▸ Problem details:
Would you return the lines from the one that contains "सुखी थे । इस" to the last line of the entries below, exactly and with nothing added?

--- Records supplied Enclosed Below ---

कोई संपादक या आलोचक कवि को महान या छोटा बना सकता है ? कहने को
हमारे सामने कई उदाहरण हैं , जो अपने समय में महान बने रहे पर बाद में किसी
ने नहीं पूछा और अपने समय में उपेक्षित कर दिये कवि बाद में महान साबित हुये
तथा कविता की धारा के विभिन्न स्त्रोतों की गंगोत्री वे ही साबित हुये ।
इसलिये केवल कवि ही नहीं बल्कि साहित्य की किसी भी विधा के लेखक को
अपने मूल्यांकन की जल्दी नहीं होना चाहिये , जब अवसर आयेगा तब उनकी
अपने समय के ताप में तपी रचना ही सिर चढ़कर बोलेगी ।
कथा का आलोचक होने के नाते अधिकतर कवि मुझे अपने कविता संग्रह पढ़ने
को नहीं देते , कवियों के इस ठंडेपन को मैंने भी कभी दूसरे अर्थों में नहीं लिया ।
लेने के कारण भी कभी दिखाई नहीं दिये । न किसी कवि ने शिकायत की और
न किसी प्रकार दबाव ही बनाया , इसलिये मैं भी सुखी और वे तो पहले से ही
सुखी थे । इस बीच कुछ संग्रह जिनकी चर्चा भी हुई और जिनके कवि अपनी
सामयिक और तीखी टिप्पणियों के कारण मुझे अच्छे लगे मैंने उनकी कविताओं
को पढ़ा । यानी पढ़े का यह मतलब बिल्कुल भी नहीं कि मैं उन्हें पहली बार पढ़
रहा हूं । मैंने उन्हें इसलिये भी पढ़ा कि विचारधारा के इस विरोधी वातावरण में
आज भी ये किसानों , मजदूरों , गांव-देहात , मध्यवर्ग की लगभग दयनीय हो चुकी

--- End of Enclosed Records supplied ---

▸ Answer to the problem:
सुखी थे । इस बीच कुछ संग्रह जिनकी चर्चा भी हुई और जिनके कवि अपनी
सामयिक और तीखी टिप्पणियों के कारण मुझे अच्छे लगे मैंने उनकी कविताओं
को पढ़ा । यानी पढ़े का यह मतलब बिल्कुल भी नहीं कि मैं उन्हें पहली बार पढ़
रहा हूं । मैंने उन्हें इसलिये भी पढ़ा कि विचारधारा के इस विरोधी वातावरण में
आज भी ये किसानों , मजदूरों , गांव-देहात , मध्यवर्ग की लगभग दयनीय हो चुकी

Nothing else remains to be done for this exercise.